Adaptation of international disaster law needed
Experts have said that more countries should follow international disaster law to ensure more efficient...
Experts have said that more countries should follow international disaster law to ensure more efficient delivery of international aid.
"Too often, this life-saving assistance is delayed by bureaucratic bottlenecks," said Elyse Mosquini, a senior advocacy officer of the International Federation of Red Cross and Red Crescent Societies (IFRC).
International disaster law, the legal instruments that provide guidance on how disaster assistance should work, "is the closest thing we have to a rule book on how disaster response operations should be managed across borders", said Oliver Lacey-Hall, Asia head of the UN Office for the Coordination of Humanitarian Affairs (UN-OCHA).

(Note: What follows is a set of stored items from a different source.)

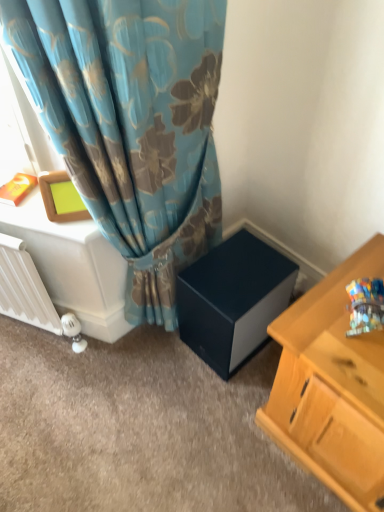 Question: In terms of size, does white glossy table at left appear bigger or smaller than matte black cube at center?

Choices:
 (A) small
 (B) big

Answer: (B)

Question: Is white glossy table at left situated inside matte black cube at center or outside?

Choices:
 (A) inside
 (B) outside

Answer: (B)

Question: Based on their relative distances, which object is farther from the white matte radiator at lower left?

Choices:
 (A) white glossy table at left
 (B) matte black cube at center

Answer: (B)

Question: Which object is the closest to the matte black cube at center?

Choices:
 (A) white glossy table at left
 (B) white matte radiator at lower left

Answer: (A) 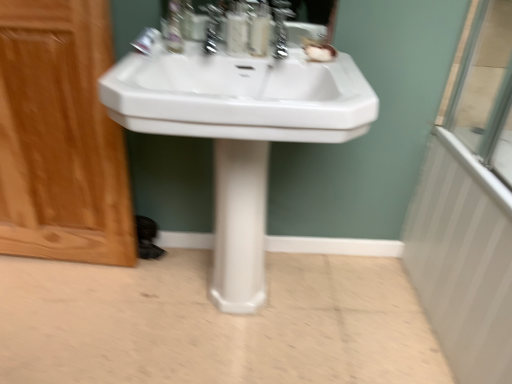 Locate an element on the screen. The image size is (512, 384). vacant space in front of wooden screen door at left is located at coordinates (53, 314). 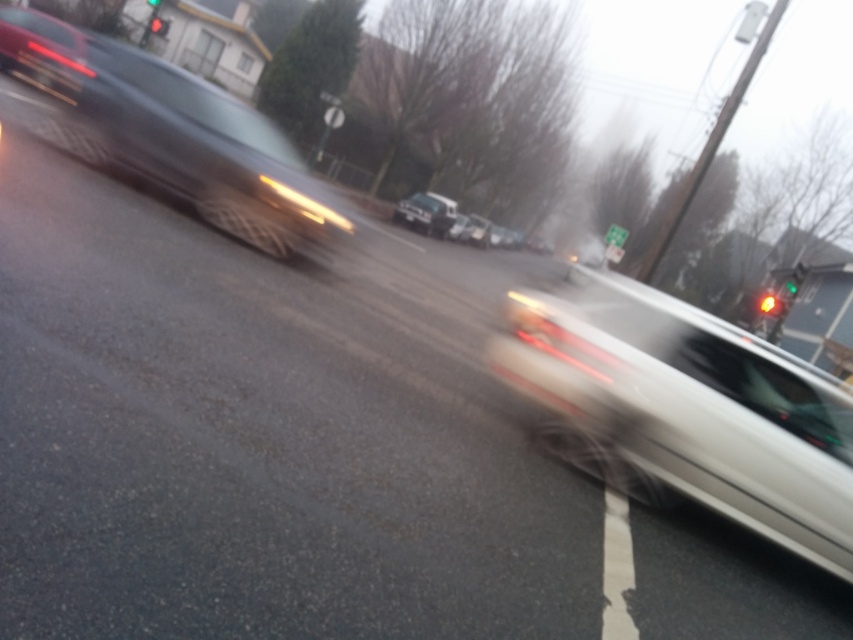 You are a pedestrian waiting at the crosswalk. You see the metallic silver car at left and the amber glass traffic light at center. Which object is closer to you?

The metallic silver car at left is positioned over the amber glass traffic light at center, which means it is closer to you.

You are a pedestrian standing at the crosswalk. You see the satin silver sedan at right and the green glass traffic light at upper right. Which object is taller?

The green glass traffic light at upper right is taller than the satin silver sedan at right.

You are a pedestrian standing at the crosswalk. You see a metallic silver car at left and an amber glass traffic light at center. Which object is taller?

The metallic silver car at left is taller than the amber glass traffic light at center. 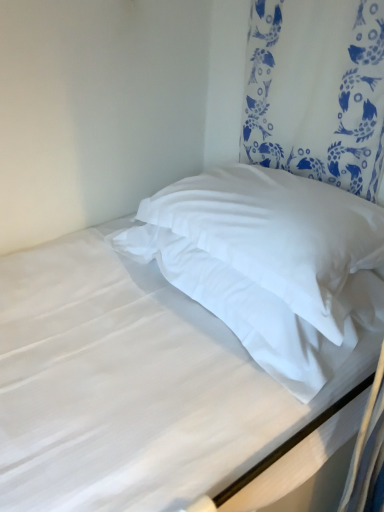 Question: Does white fabric curtain at upper right have a greater width compared to white soft pillow at center, which appears as the 2th pillow when ordered from the bottom?

Choices:
 (A) yes
 (B) no

Answer: (B)

Question: Can you confirm if white fabric curtain at upper right is taller than white soft pillow at center, which appears as the 2th pillow when ordered from the bottom?

Choices:
 (A) yes
 (B) no

Answer: (A)

Question: From a real-world perspective, is white fabric curtain at upper right beneath white soft pillow at center, which appears as the 2th pillow when ordered from the bottom?

Choices:
 (A) no
 (B) yes

Answer: (A)

Question: Does white fabric curtain at upper right have a lesser height compared to white soft pillow at center, positioned as the 1th pillow in top-to-bottom order?

Choices:
 (A) yes
 (B) no

Answer: (B)

Question: Could you tell me if white fabric curtain at upper right is facing white soft pillow at center, which appears as the 2th pillow when ordered from the bottom?

Choices:
 (A) no
 (B) yes

Answer: (A)

Question: Considering the positions of white soft pillow at center, which appears as the 2th pillow when ordered from the bottom, and white fabric curtain at upper right in the image, is white soft pillow at center, which appears as the 2th pillow when ordered from the bottom, taller or shorter than white fabric curtain at upper right?

Choices:
 (A) tall
 (B) short

Answer: (B)

Question: Is white soft pillow at center, which appears as the 2th pillow when ordered from the bottom, in front of or behind white fabric curtain at upper right in the image?

Choices:
 (A) behind
 (B) front

Answer: (B)

Question: Choose the correct answer: Is white soft pillow at center, positioned as the 1th pillow in top-to-bottom order, inside white fabric curtain at upper right or outside it?

Choices:
 (A) outside
 (B) inside

Answer: (A)

Question: Is white soft pillow at center, which appears as the 2th pillow when ordered from the bottom, bigger or smaller than white fabric curtain at upper right?

Choices:
 (A) small
 (B) big

Answer: (B)

Question: Do you think white soft pillow at center, the second pillow positioned from the top, is within white soft pillow at center, which appears as the 2th pillow when ordered from the bottom, or outside of it?

Choices:
 (A) outside
 (B) inside

Answer: (A)

Question: From a real-world perspective, relative to white soft pillow at center, which appears as the 2th pillow when ordered from the bottom, is white soft pillow at center, the second pillow positioned from the top, vertically above or below?

Choices:
 (A) above
 (B) below

Answer: (B)

Question: Is white soft pillow at center, which is the first pillow from bottom to top, taller or shorter than white soft pillow at center, positioned as the 1th pillow in top-to-bottom order?

Choices:
 (A) tall
 (B) short

Answer: (B)

Question: Visually, is white soft pillow at center, the second pillow positioned from the top, positioned to the left or to the right of white soft pillow at center, which appears as the 2th pillow when ordered from the bottom?

Choices:
 (A) left
 (B) right

Answer: (A)

Question: Based on their sizes in the image, would you say white soft pillow at center, positioned as the 1th pillow in top-to-bottom order, is bigger or smaller than white smooth pillow at upper right?

Choices:
 (A) big
 (B) small

Answer: (B)

Question: Do you think white soft pillow at center, which appears as the 2th pillow when ordered from the bottom, is within white smooth pillow at upper right, or outside of it?

Choices:
 (A) inside
 (B) outside

Answer: (B)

The IFRC's International Disaster Response Laws, Rules and Principles (IDRL) programme developed the guidelines for the Domestic Facilitation and Regulation of International Disaster Relief and Initial Recovery Assistance, introduced in 2007.
"The guidelines aim to provide guidance to governments on how to reduce red tape and strengthen accountability," said Lacey-Hall.

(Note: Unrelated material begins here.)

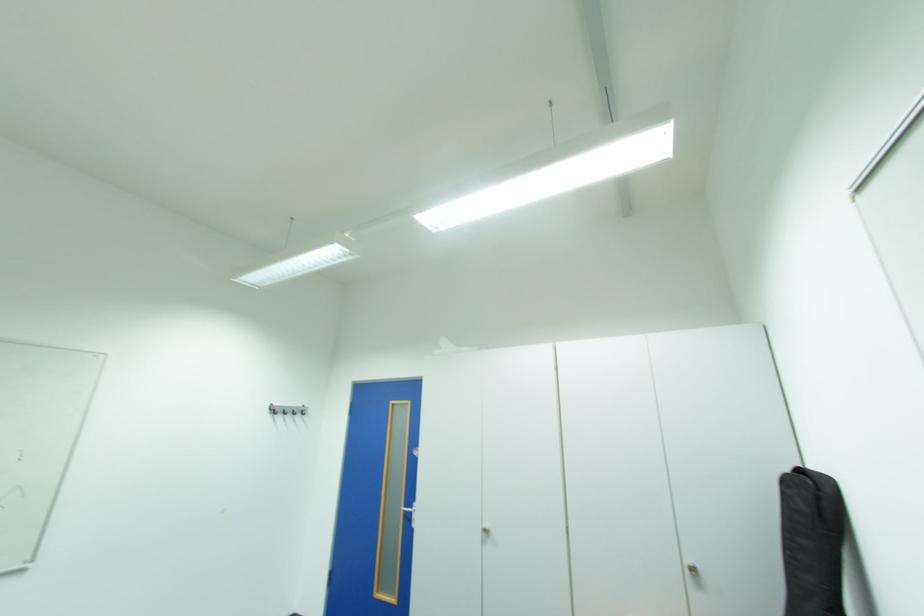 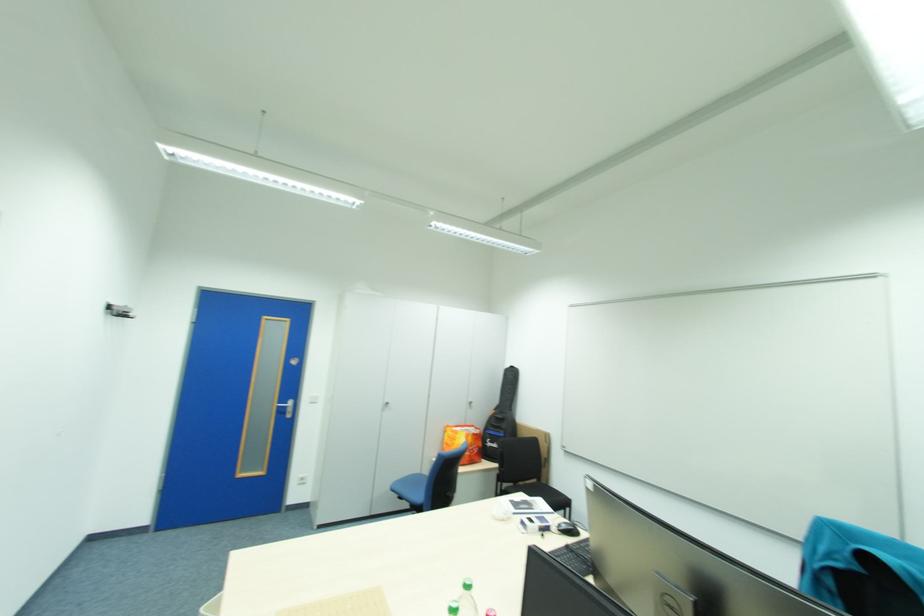 Locate, in the second image, the point that corresponds to [702,572] in the first image.

(479, 403)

Unfortunately, countries do not think they will require external help until it becomes an immediate reality. Only nine countries have passed IDRL-based domestic legislation.

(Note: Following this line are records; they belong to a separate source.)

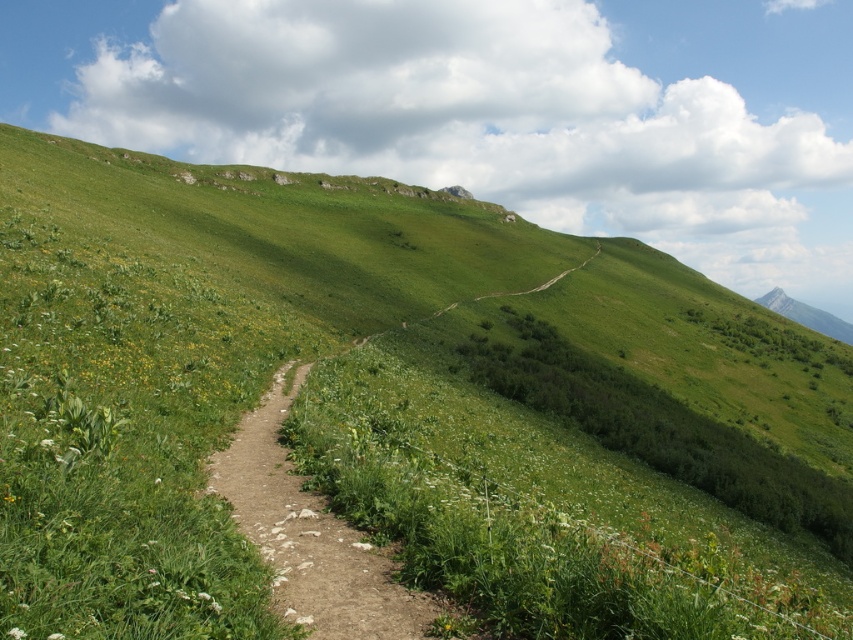 Is dirt path at center smaller than gray rocky mountain at upper right?

Indeed, dirt path at center has a smaller size compared to gray rocky mountain at upper right.

Can you confirm if dirt path at center is positioned to the left of gray rocky mountain at upper right?

Indeed, dirt path at center is positioned on the left side of gray rocky mountain at upper right.

Identify the location of dirt path at center. The height and width of the screenshot is (640, 853). (310, 534). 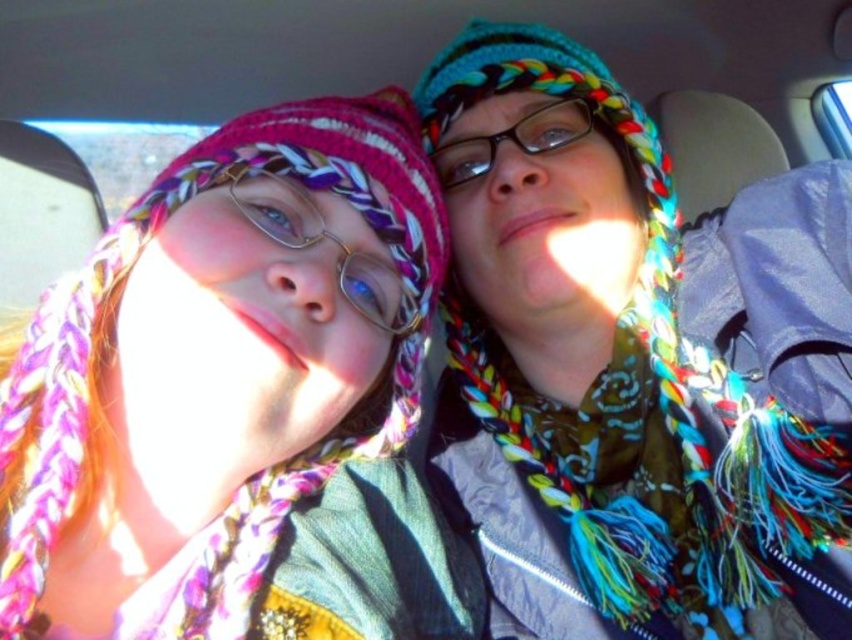 You are a photographer trying to capture the multicolored knitted hat at center in the center of your photo. Given that the photo has a coordinate system where the bottom left corner is at point 0.0 and the top right corner is at point 1.0, can you determine if the hat is already centered in the photo?

The multicolored knitted hat at center is located at point (634, 364). Since the center of the photo would be at point (426, 320), the hat is slightly to the right and above the center point. Therefore, it is not perfectly centered in the photo.

What are the coordinates of the multicolored knitted hat at center?

The multicolored knitted hat at center is located at coordinates point (634, 364).

You are a photographer trying to capture a closeup of the transparent plastic glasses at center without the matte pink scarf at left appearing in the frame. Given their sizes, is this possible?

The matte pink scarf at left is bigger than transparent plastic glasses at center, so it might block the view. To avoid the scarf, move the camera closer to the glasses or adjust the angle to frame only the glasses. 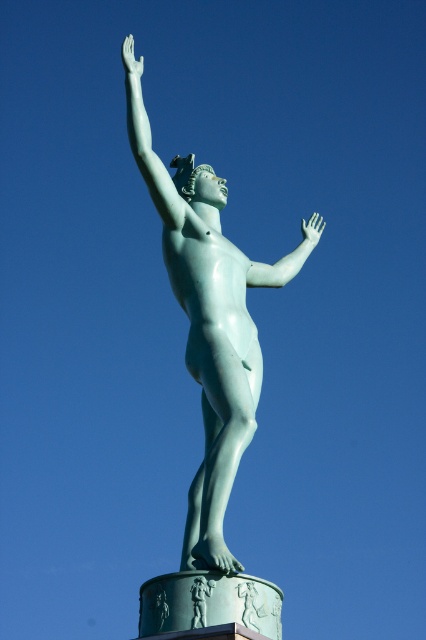 Question: Estimate the real-world distances between objects in this image. Which object is closer to the green polished statue arm at upper left?

Choices:
 (A) green polished stone pedestal at lower center
 (B) green patina statue at center
 (C) smooth white arm at center

Answer: (B)

Question: Is green polished stone pedestal at lower center positioned at the back of smooth white arm at center?

Choices:
 (A) no
 (B) yes

Answer: (A)

Question: Is green patina statue at center bigger than green polished stone pedestal at lower center?

Choices:
 (A) no
 (B) yes

Answer: (B)

Question: Which point is farther from the camera taking this photo?

Choices:
 (A) (284, 260)
 (B) (204, 572)
 (C) (216, 365)
 (D) (143, 176)

Answer: (A)

Question: Which object appears farthest from the camera in this image?

Choices:
 (A) green patina statue at center
 (B) smooth white arm at center
 (C) green polished statue arm at upper left

Answer: (B)

Question: From the image, what is the correct spatial relationship of green polished stone pedestal at lower center in relation to smooth white arm at center?

Choices:
 (A) right
 (B) left

Answer: (B) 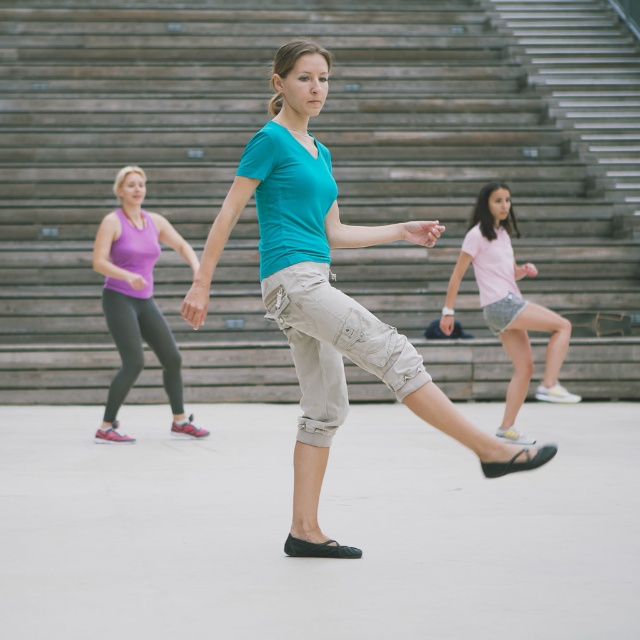 Can you confirm if wooden stairs at center is thinner than teal matte shirt at center?

No, wooden stairs at center is not thinner than teal matte shirt at center.

Is the position of wooden stairs at center less distant than that of teal matte shirt at center?

No, wooden stairs at center is behind teal matte shirt at center.

Is point (8, 4) farther from viewer compared to point (307, 268)?

That is True.

Find the location of a particular element. wooden stairs at center is located at coordinates (332, 163).

Does point (115, 81) come farther from viewer compared to point (556, 364)?

Yes.

The width and height of the screenshot is (640, 640). Describe the element at coordinates (332, 163) in the screenshot. I see `wooden stairs at center` at that location.

Is point (179, 172) closer to viewer compared to point (490, 208)?

No, it is not.

Where is `wooden stairs at center`? wooden stairs at center is located at coordinates (332, 163).

Between teal matte shirt at center and light pink cotton shorts at center, which one appears on the right side from the viewer's perspective?

Positioned to the right is light pink cotton shorts at center.

Does teal matte shirt at center appear on the left side of light pink cotton shorts at center?

Correct, you'll find teal matte shirt at center to the left of light pink cotton shorts at center.

Image resolution: width=640 pixels, height=640 pixels. Describe the element at coordinates (324, 292) in the screenshot. I see `teal matte shirt at center` at that location.

The width and height of the screenshot is (640, 640). What are the coordinates of `teal matte shirt at center` in the screenshot? It's located at (324, 292).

Those are, Finland, Indonesia, the Netherlands, New Zealand, Norway, Panama, Peru, the Philippines and US.
Experts said more countries need to act fast and follow their examples.
Lacey-Hall said the recent floods in the Philippines showed that strong disaster laws meant response operations went smoothly.
Among the stumbling blocks covered, are issues such as visas for aid workers, customs and taxes, and an overall need for coordination.